Your goal:
Your output should match the listing below word for word, without any images.

Provided material:
┄┄┄┄┄┄┄┄┄┄

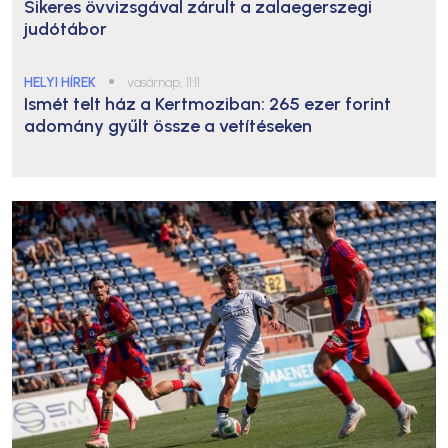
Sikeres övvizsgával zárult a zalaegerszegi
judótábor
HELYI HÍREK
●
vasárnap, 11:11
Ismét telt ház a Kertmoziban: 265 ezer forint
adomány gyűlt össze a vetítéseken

┄┄┄┄┄┄┄┄┄┄

Solution to this problem:
Sikeres övvizsgával zárult a zalaegerszegi
judótábor
HELYI HÍREK
●
vasárnap, 11:11
Ismét telt ház a Kertmoziban: 265 ezer forint
adomány gyűlt össze a vetítéseken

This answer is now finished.